# Info needed - Importing



## mazlester (Oct 30, 2010)

Hi there,

I have a question. My husband is now living in Spain awaiting me and my son's arrival later in the year. I will be driving over in September in our UK registered car however, it is registered in his name as we were going to sell it. If I bring it over and register it within the 60days will there be any import tax payable as it's not 'officially' my car? 

Anyone any ideas????

Maria


----------



## Alcalaina (Aug 6, 2010)

The British Embassy site Driving licences and vehicles indicates that you can drive a UK registered car for six months. But you need to check the insurance situation - there´s another thread on here somewhere about that.


----------



## natalieml (May 9, 2010)

Its kind of complicated. LOL

If it is your husbands car and the insurance policy is in his name with you as a named driver then you are not insured to drive the car outside of the UK without a Green card. The green card involves an additional payment to your insurance company that allows you to drive the car in Europe - however, as we have found out your only allowed a green card on UK insurance for a maximum of 90 days. Bah!!

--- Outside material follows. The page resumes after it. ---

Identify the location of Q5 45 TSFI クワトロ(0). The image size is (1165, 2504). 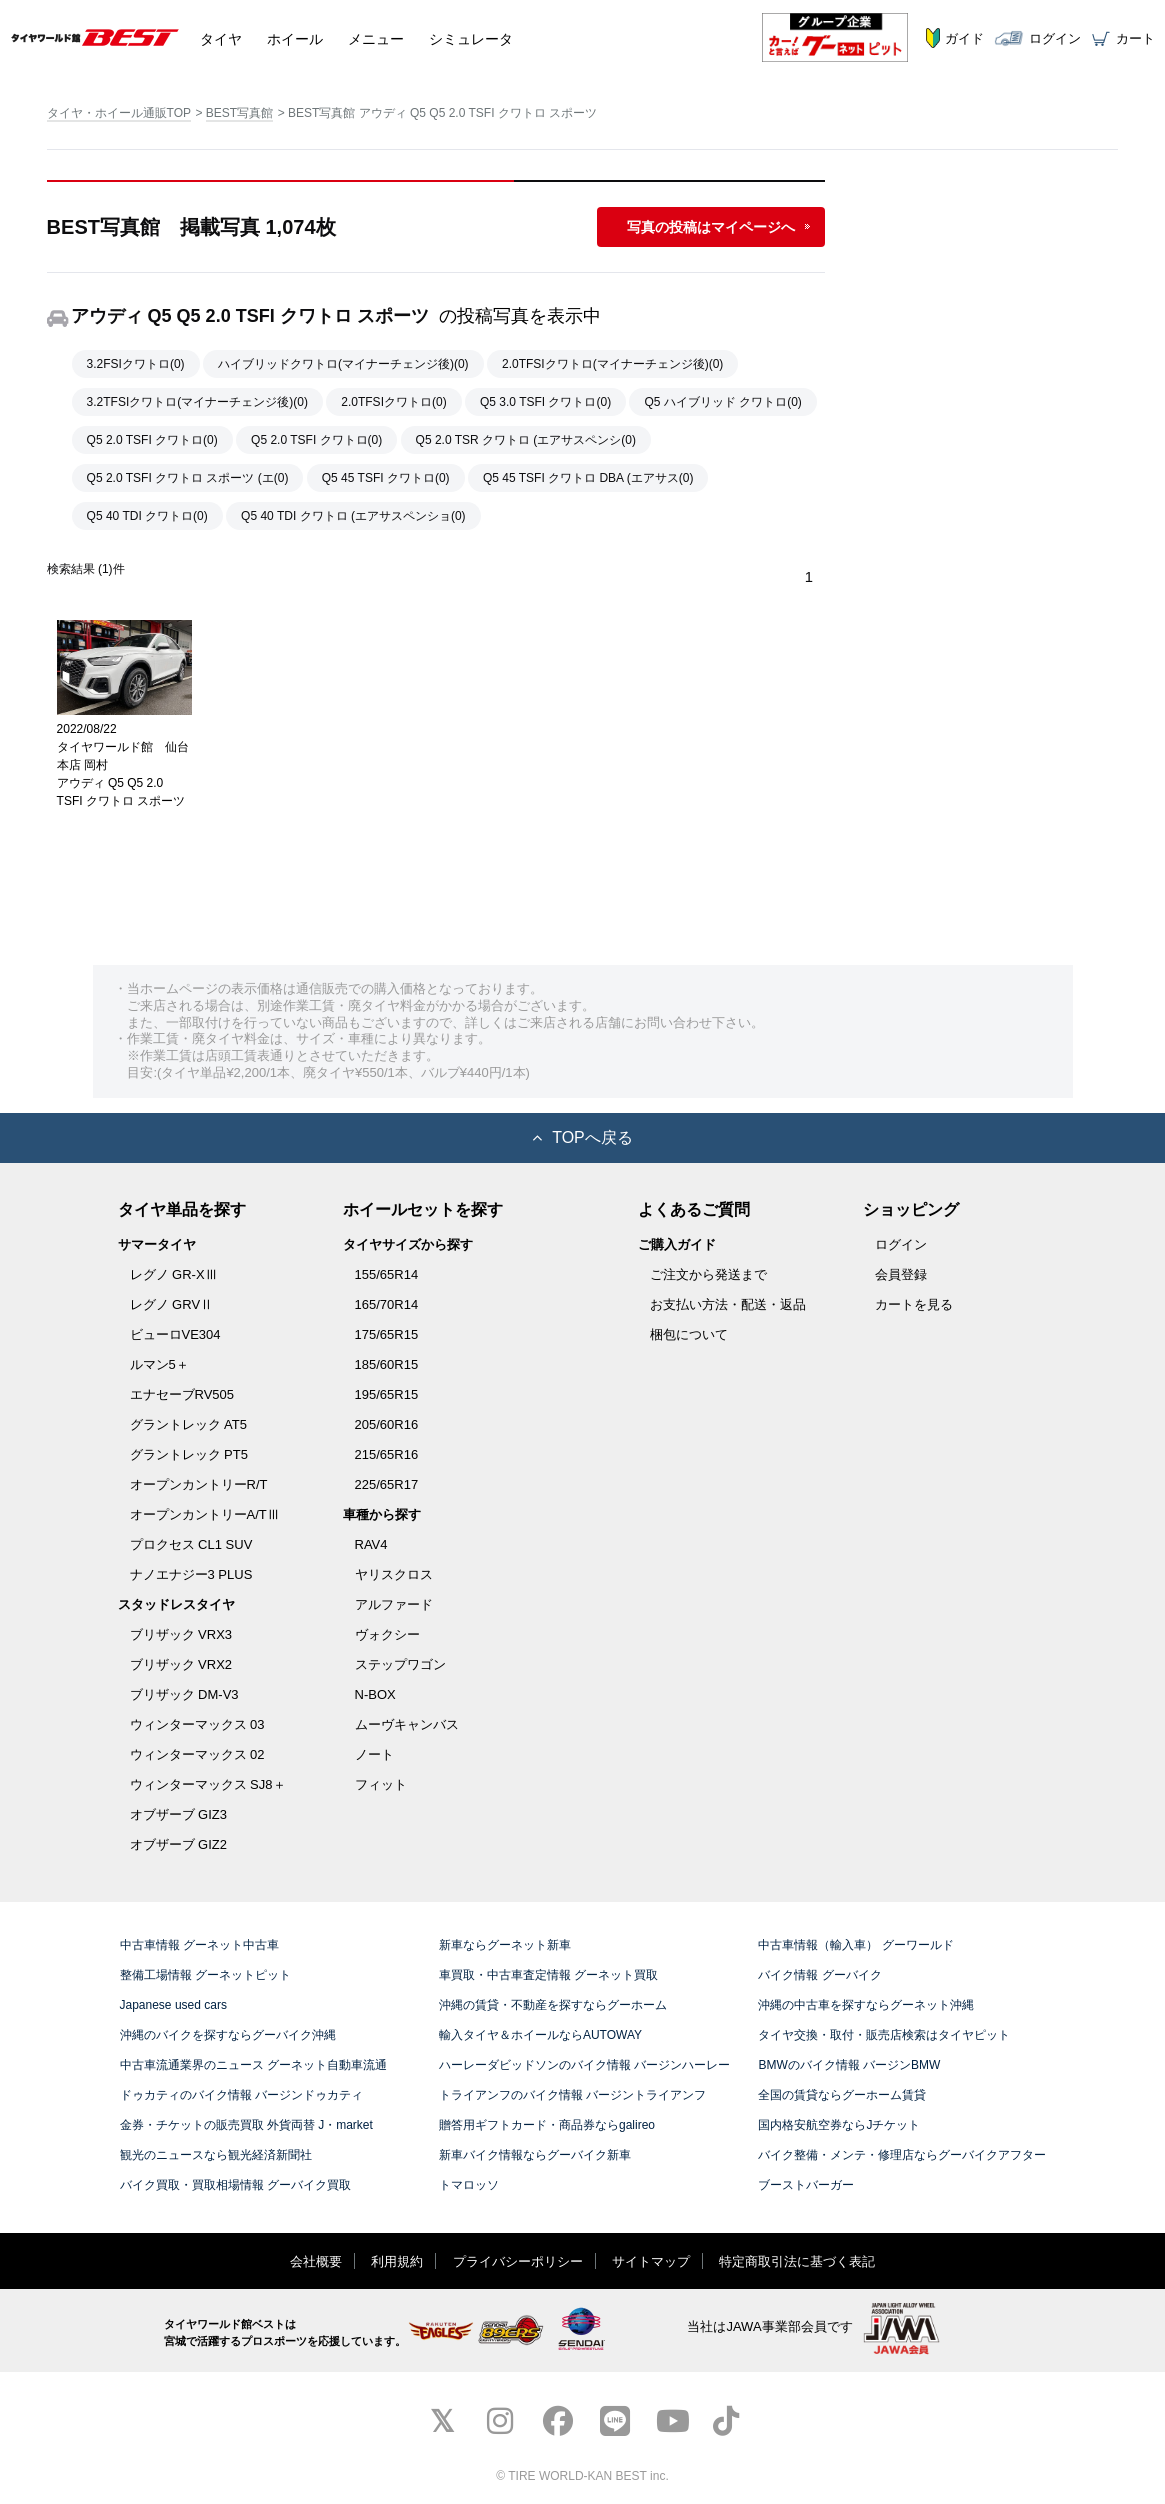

AS long as you have owned the car for at least 6 months before bringing it over then you are not liable for 'import tax' although officially this is not what it is called in essence it is what it is.

We are registering our UK car (albeit LHD) on Spanish plates and depending on where in Spain you are will determine what taxes you pay. We are in Andalucia - our road tax will be €125 a year, we dont pay the Traffico registration fee as the car is already in our name but we have to pay the Andalucia registration tax to register it here which is 4% of the value of the car, it we had a newer car it could have been 8%!

Best of luck xx


----------



## xicoalc (Apr 20, 2010)

If you import a car it needs to be in the same name on the UK papers as you will register it in Spain. This needs to be the case for a minimum of 6 months before you bring it, and you must also have a VAT invoice to prove you bought it and paid the VAT otherwise VAT will be payable also.


----------



## mazlester (Oct 30, 2010)

Thanks for the info guys! 

Maria


----------